The joint statement was launched in July to add restrictive conditions to the trading auction of used power batteries to prevent them from flowing into the informal market, according to an announcement made on Wednesday by the WeChat account of Automobile, the EV brand of Hozon Auto.

The companies called for only regulated waste power battery consolidation companies that are on the Ministry of Industry and Information Technology (MIIT) list to participate in the bidding.

The companies that initiated the announcement also include energy battery companies A123 Systems, REPT Energy, Tianneng Group, Chilwee Group, and Narada Power Source.

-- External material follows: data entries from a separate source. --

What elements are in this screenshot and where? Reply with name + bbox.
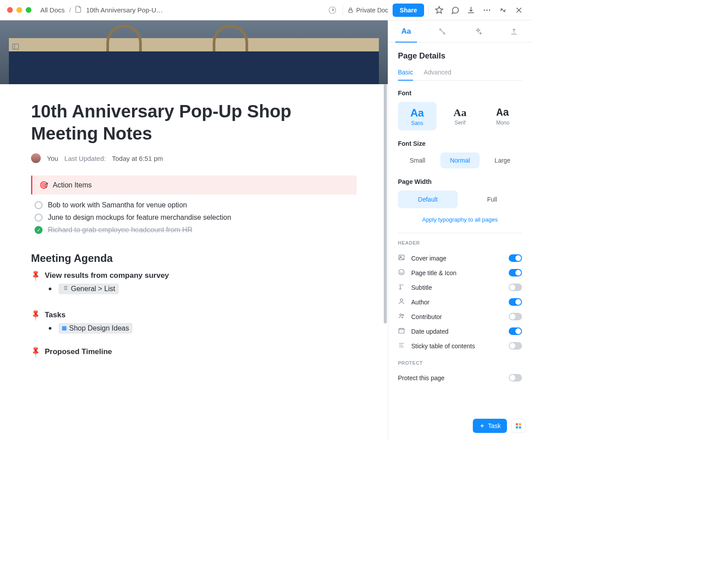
chip-label: General > List <box>71 285 115 293</box>
window-controls[interactable] <box>7 7 31 13</box>
collapse-icon[interactable] <box>497 4 509 16</box>
privacy-status[interactable]: Private Doc <box>347 7 388 14</box>
author-avatar[interactable] <box>31 153 41 163</box>
switch-cover[interactable] <box>509 254 522 262</box>
checkbox-checked-icon[interactable]: ✓ <box>35 226 43 234</box>
toggle-label: Sticky table of contents <box>411 343 475 350</box>
switch-dateupdated[interactable] <box>509 327 522 335</box>
close-icon[interactable] <box>513 4 525 16</box>
action-items-callout[interactable]: 🎯 Action Items <box>31 175 357 195</box>
text-icon <box>398 283 406 292</box>
width-full[interactable]: Full <box>462 191 522 208</box>
switch-contributor[interactable] <box>509 313 522 320</box>
toggle-protect-page: Protect this page <box>398 371 522 385</box>
toggle-cover-image: Cover image <box>398 251 522 265</box>
toggle-label: Contributor <box>411 313 442 320</box>
tab-export[interactable] <box>496 20 532 42</box>
download-icon[interactable] <box>465 4 477 16</box>
checkbox-icon[interactable] <box>35 201 43 209</box>
lock-icon <box>347 7 354 13</box>
tab-ai[interactable] <box>460 20 496 42</box>
switch-titleicon[interactable] <box>509 269 522 276</box>
check-item[interactable]: June to design mockups for feature merch… <box>35 211 357 224</box>
bullet-icon <box>49 288 51 290</box>
page-title[interactable]: 10th Anniversary Pop-Up Shop Meeting Not… <box>31 100 357 144</box>
minimize-window[interactable] <box>16 7 22 13</box>
comments-icon[interactable] <box>449 4 461 16</box>
calendar-icon <box>398 327 406 335</box>
font-serif[interactable]: Aa Serif <box>441 102 479 130</box>
list-link-chip[interactable]: General > List <box>58 284 119 294</box>
task-status-icon <box>62 326 66 331</box>
activity-icon[interactable] <box>327 4 338 16</box>
target-icon: 🎯 <box>39 181 48 189</box>
check-text: Richard to grab employee headcount from … <box>48 226 192 234</box>
fontsize-label: Font Size <box>398 140 522 147</box>
switch-author[interactable] <box>509 298 522 306</box>
font-sans[interactable]: Aa Sans <box>398 102 436 130</box>
people-icon <box>398 312 406 321</box>
chip-label: Shop Design Ideas <box>69 324 129 332</box>
task-link-chip[interactable]: Shop Design Ideas <box>58 323 132 334</box>
privacy-label: Private Doc <box>356 7 388 14</box>
svg-point-10 <box>399 269 404 275</box>
apps-button[interactable] <box>511 419 526 433</box>
size-large[interactable]: Large <box>483 152 522 168</box>
check-item[interactable]: Bob to work with Samantha for venue opti… <box>35 199 357 211</box>
breadcrumb-sep: / <box>69 6 71 14</box>
size-small[interactable]: Small <box>398 152 437 168</box>
tab-typography[interactable]: Aa <box>388 20 424 42</box>
apps-icon <box>516 423 521 428</box>
maximize-window[interactable] <box>26 7 31 13</box>
callout-label: Action Items <box>53 181 92 189</box>
size-normal[interactable]: Normal <box>440 152 479 168</box>
svg-point-7 <box>444 33 445 34</box>
sub-tab-advanced[interactable]: Advanced <box>424 69 451 80</box>
agenda-item-label: Tasks <box>45 311 66 319</box>
agenda-item[interactable]: 📌 Proposed Timeline <box>31 347 357 356</box>
sub-tab-basic[interactable]: Basic <box>398 69 413 80</box>
agenda-item[interactable]: 📌 Tasks <box>31 310 357 319</box>
image-icon <box>398 254 406 262</box>
toggle-label: Cover image <box>411 255 446 262</box>
tab-relationships[interactable] <box>424 20 460 42</box>
toc-icon <box>398 342 406 350</box>
font-mono[interactable]: Aa Mono <box>483 102 522 130</box>
width-default[interactable]: Default <box>398 191 458 208</box>
toggle-label: Date updated <box>411 328 448 335</box>
svg-rect-5 <box>12 44 19 49</box>
switch-stickytoc[interactable] <box>509 342 522 350</box>
pin-icon: 📌 <box>29 345 43 358</box>
emoji-icon <box>398 269 406 277</box>
breadcrumb-root[interactable]: All Docs <box>40 6 65 14</box>
more-icon[interactable] <box>481 4 493 16</box>
cover-image[interactable] <box>0 20 388 84</box>
switch-subtitle[interactable] <box>509 284 522 291</box>
svg-point-13 <box>402 314 404 315</box>
agenda-heading[interactable]: Meeting Agenda <box>31 252 357 265</box>
new-task-button[interactable]: Task <box>473 419 507 433</box>
author-name: You <box>47 155 58 162</box>
breadcrumb-title[interactable]: 10th Anniversary Pop-U… <box>86 6 163 14</box>
bullet-icon <box>49 327 51 330</box>
agenda-item-label: View results from company survey <box>45 271 169 280</box>
pin-icon: 📌 <box>29 269 43 282</box>
share-button[interactable]: Share <box>393 4 424 17</box>
agenda-item[interactable]: 📌 View results from company survey <box>31 271 357 280</box>
checkbox-icon[interactable] <box>35 214 43 222</box>
switch-protect[interactable] <box>509 374 522 382</box>
toggle-author: Author <box>398 295 522 309</box>
toggle-label: Author <box>411 299 429 306</box>
doc-icon <box>75 6 82 14</box>
scrollbar[interactable] <box>384 84 387 323</box>
favorite-icon[interactable] <box>433 4 445 16</box>
pagewidth-label: Page Width <box>398 178 522 185</box>
svg-rect-1 <box>349 10 352 12</box>
toggle-label: Protect this page <box>398 374 444 382</box>
close-window[interactable] <box>7 7 13 13</box>
apply-typography-link[interactable]: Apply typography to all pages <box>398 216 522 223</box>
toggle-sidebar-icon[interactable] <box>12 43 19 52</box>
protect-caption: PROTECT <box>398 360 522 366</box>
check-item[interactable]: ✓ Richard to grab employee headcount fro… <box>35 224 357 236</box>
toggle-sticky-toc: Sticky table of contents <box>398 339 522 353</box>
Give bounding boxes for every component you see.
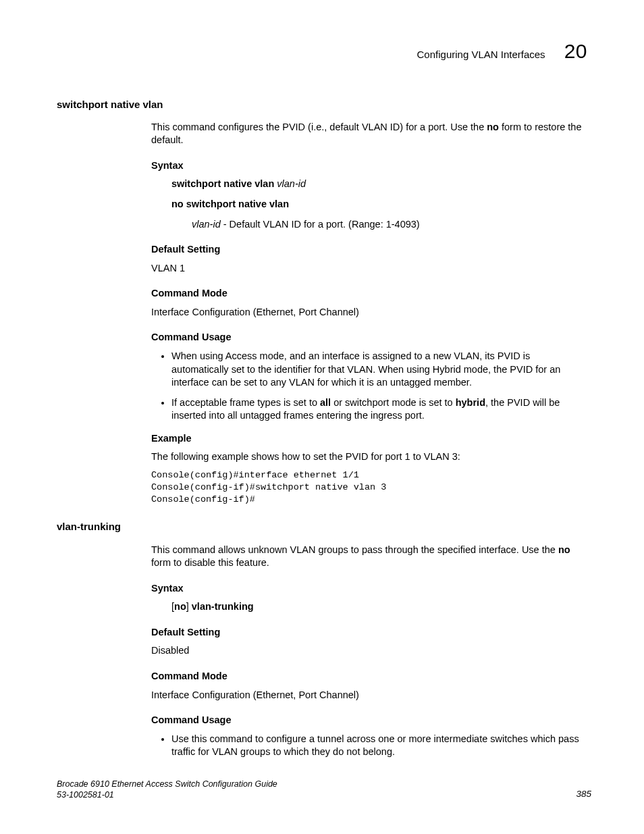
syntax-param-desc: vlan-id - Default VLAN ID for a port. (R…	[192, 218, 589, 232]
command-body-1: This command configures the PVID (i.e., …	[151, 121, 589, 506]
keyword-all: all	[320, 397, 331, 408]
header-section-title: Configuring VLAN Interfaces	[417, 48, 545, 61]
default-setting-heading: Default Setting	[151, 243, 589, 257]
keyword-no: no	[487, 122, 499, 132]
usage-list: When using Access mode, and an interface…	[151, 350, 589, 423]
param-name: vlan-id	[192, 219, 221, 230]
header-chapter-number: 20	[564, 38, 587, 66]
syntax-line-1: switchport native vlan vlan-id	[171, 178, 589, 191]
intro-paragraph: This command configures the PVID (i.e., …	[151, 121, 589, 147]
syntax-heading-2: Syntax	[151, 582, 589, 596]
usage-bullet-2-1: Use this command to configure a tunnel a…	[171, 733, 589, 759]
syntax-line-2: no switchport native vlan	[171, 198, 589, 211]
command-mode-value: Interface Configuration (Ethernet, Port …	[151, 306, 589, 319]
keyword-hybrid: hybrid	[456, 397, 485, 408]
default-setting-value-2: Disabled	[151, 644, 589, 658]
syntax-command: vlan-trunking	[189, 601, 254, 612]
command-usage-heading: Command Usage	[151, 331, 589, 344]
footer-book-title: Brocade 6910 Ethernet Access Switch Conf…	[57, 779, 277, 789]
footer-page-number: 385	[576, 788, 591, 800]
command-title-vlan-trunking: vlan-trunking	[57, 520, 591, 533]
command-title-switchport-native-vlan: switchport native vlan	[57, 98, 591, 111]
usage-bullet-1: When using Access mode, and an interface…	[171, 350, 589, 390]
footer-left: Brocade 6910 Ethernet Access Switch Conf…	[57, 779, 277, 801]
text: This command configures the PVID (i.e., …	[151, 122, 487, 132]
syntax-argument: vlan-id	[274, 178, 306, 189]
default-setting-heading-2: Default Setting	[151, 626, 589, 640]
command-mode-heading: Command Mode	[151, 287, 589, 301]
example-code-block: Console(config)#interface ethernet 1/1 C…	[151, 469, 589, 505]
command-mode-heading-2: Command Mode	[151, 670, 589, 683]
default-setting-value: VLAN 1	[151, 262, 589, 276]
intro-paragraph-2: This command allows unknown VLAN groups …	[151, 544, 589, 570]
page-footer: Brocade 6910 Ethernet Access Switch Conf…	[57, 779, 591, 801]
param-desc: - Default VLAN ID for a port. (Range: 1-…	[221, 219, 420, 230]
command-usage-heading-2: Command Usage	[151, 714, 589, 727]
text: This command allows unknown VLAN groups …	[151, 544, 558, 555]
command-body-2: This command allows unknown VLAN groups …	[151, 544, 589, 759]
usage-bullet-2: If acceptable frame types is set to all …	[171, 396, 589, 423]
example-intro: The following example shows how to set t…	[151, 450, 589, 464]
text: or switchport mode is set to	[331, 397, 456, 408]
syntax-heading: Syntax	[151, 159, 589, 173]
command-mode-value-2: Interface Configuration (Ethernet, Port …	[151, 689, 589, 702]
usage-list-2: Use this command to configure a tunnel a…	[151, 733, 589, 759]
keyword-no: no	[174, 601, 186, 612]
text: If acceptable frame types is set to	[171, 397, 320, 408]
text: form to disable this feature.	[151, 557, 269, 568]
example-heading: Example	[151, 432, 589, 446]
footer-part-number: 53-1002581-01	[57, 789, 277, 800]
page: Configuring VLAN Interfaces 20 switchpor…	[0, 0, 644, 834]
running-header: Configuring VLAN Interfaces 20	[57, 38, 591, 66]
syntax-line-3: [no] vlan-trunking	[171, 600, 589, 614]
syntax-command: switchport native vlan	[171, 178, 274, 189]
keyword-no: no	[558, 544, 570, 555]
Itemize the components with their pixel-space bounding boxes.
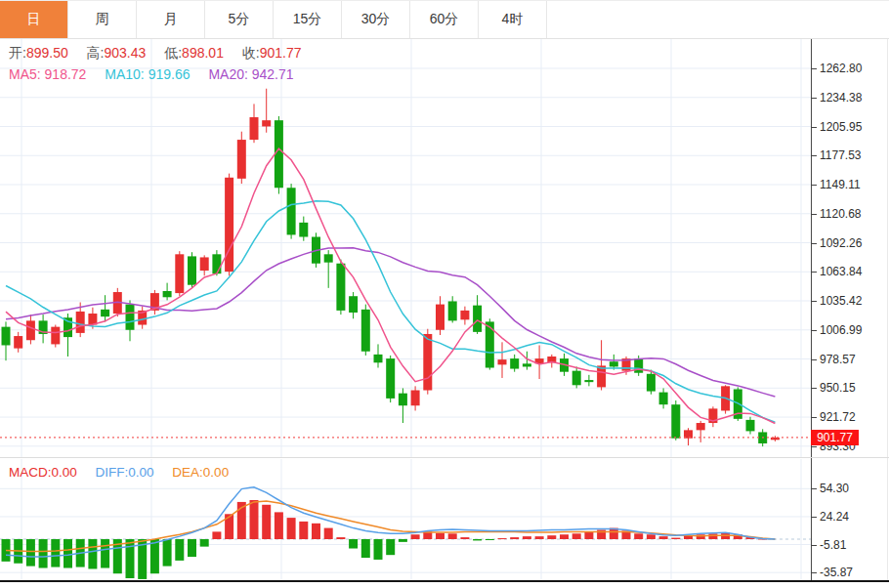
price-tick-label: 1205.95: [820, 120, 862, 134]
candle-body: [14, 336, 22, 349]
candle-body: [262, 120, 271, 126]
macd-bar: [312, 524, 320, 539]
axis-tick: [811, 446, 817, 447]
macd-bar: [287, 518, 296, 539]
candle-body: [634, 358, 643, 373]
candle-body: [163, 291, 172, 297]
price-tick-label: 1092.26: [820, 236, 862, 250]
candle-body: [299, 223, 308, 237]
macd-bar: [126, 539, 135, 578]
candle-body: [250, 117, 259, 140]
macd-bar: [647, 534, 656, 539]
macd-bar: [386, 539, 395, 555]
price-tick-label: 1177.53: [820, 148, 862, 162]
chart-bottom-border: [0, 580, 889, 582]
macd-bar: [88, 539, 97, 568]
candle-body: [386, 358, 395, 399]
macd-bar: [39, 539, 48, 568]
kline-widget: 日周月5分15分30分60分4时 开:899.50 高:903.43 低:898…: [0, 0, 889, 588]
candle-body: [498, 359, 507, 364]
macd-bar: [486, 539, 494, 540]
candle-body: [423, 334, 432, 391]
macd-bar: [361, 539, 370, 558]
candle-body: [2, 327, 11, 346]
macd-bar: [275, 512, 283, 539]
tab-month[interactable]: 月: [137, 1, 205, 38]
macd-bar: [212, 531, 221, 539]
tab-5min[interactable]: 5分: [205, 1, 274, 38]
macd-bar: [510, 537, 519, 539]
price-tick-label: 1035.42: [820, 294, 862, 308]
macd-bar: [535, 536, 544, 539]
macd-bar: [671, 538, 680, 539]
axis-tick: [811, 68, 817, 69]
macd-bar: [448, 533, 457, 539]
candle-body: [610, 361, 618, 366]
macd-bar: [411, 534, 420, 539]
candle-body: [374, 355, 383, 362]
macd-bar: [708, 533, 717, 539]
macd-bar: [175, 539, 184, 561]
price-tick-label: 1262.80: [820, 62, 862, 75]
candle-body: [361, 310, 370, 352]
axis-tick: [811, 98, 817, 99]
candle-body: [523, 363, 531, 366]
macd-tick-label: 54.30: [820, 482, 849, 495]
macd-tick-label: -5.81: [820, 538, 846, 552]
macd-bar: [250, 500, 259, 539]
macd-bar: [634, 533, 643, 539]
macd-bar: [547, 535, 556, 539]
axis-tick: [811, 185, 817, 186]
candle-body: [26, 320, 35, 340]
candle-body: [584, 380, 593, 382]
macd-bar: [584, 531, 593, 539]
tab-15min[interactable]: 15分: [274, 1, 342, 38]
axis-tick: [811, 127, 817, 128]
price-tick-label: 1234.38: [820, 91, 862, 105]
candle-body: [237, 140, 246, 179]
macd-panel-canvas[interactable]: [0, 459, 811, 582]
macd-bar: [163, 539, 172, 567]
macd-bar: [523, 536, 531, 539]
axis-tick: [811, 388, 817, 389]
main-chart-canvas[interactable]: [0, 39, 811, 457]
tab-4hour[interactable]: 4时: [479, 1, 547, 38]
candle-body: [572, 371, 581, 386]
axis-tick: [811, 488, 817, 489]
macd-bar: [572, 533, 581, 539]
macd-bar: [64, 539, 72, 568]
candle-body: [126, 305, 135, 330]
candle-body: [399, 394, 407, 406]
tab-week[interactable]: 周: [68, 1, 137, 38]
candle-body: [212, 254, 221, 273]
macd-bar: [225, 514, 233, 539]
candle-body: [647, 374, 656, 392]
candle-body: [200, 257, 209, 271]
candle-body: [188, 256, 196, 284]
candle-body: [101, 310, 109, 316]
axis-tick: [811, 301, 817, 302]
macd-bar: [262, 505, 271, 539]
candle-body: [510, 358, 519, 368]
macd-bar: [150, 539, 159, 573]
candle-body: [697, 423, 705, 430]
tab-30min[interactable]: 30分: [342, 1, 410, 38]
candle-body: [659, 393, 668, 405]
tab-day[interactable]: 日: [0, 1, 68, 38]
macd-bar: [26, 539, 35, 567]
tab-60min[interactable]: 60分: [410, 1, 479, 38]
price-tick-label: 978.57: [820, 353, 856, 366]
macd-bar: [299, 522, 308, 539]
macd-bar: [560, 534, 569, 539]
candle-body: [287, 188, 296, 234]
macd-bar: [101, 539, 109, 568]
candle-body: [486, 321, 494, 367]
macd-bar: [200, 539, 209, 547]
timeframe-tabbar: 日周月5分15分30分60分4时: [0, 0, 889, 39]
candle-body: [460, 311, 469, 319]
price-tick-label: 1063.84: [820, 265, 862, 278]
candle-body: [473, 306, 482, 332]
axis-tick: [811, 517, 817, 518]
price-tick-label: 1120.68: [820, 207, 862, 221]
macd-bar: [188, 539, 196, 557]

They launched an initiative to all new energy vehicles and power battery manufacturers in China, hoping to make a concerted effort to regulate the flow of used power batteries and to contribute to the healthy and sustainable development of the recycling industry.

Currently there is no clear pricing mechanism for power battery recycling in China, and the informal market offers higher prices and lower costs, making most used batteries go to the informal market.

There are only 27 regulated power battery recycling companies on MIIT's list in China, with a total of 13,137 stores nationwide.

In the informal market, recycling prices for used lithium batteries range from about RMB 8,000 ($1,235) to RMB 10,000 per ton, according to a report by The Beijing News in the middle of last month.

Regulated power battery recyclers offer lower prices than informal vendors because they need to assess the remaining life and performance of the batteries.

As the prices of industrial metals such as nickel, cobalt and manganese continue to rise, so do the prices offered by informal vendors, widening the price gap between them and regulated recyclers.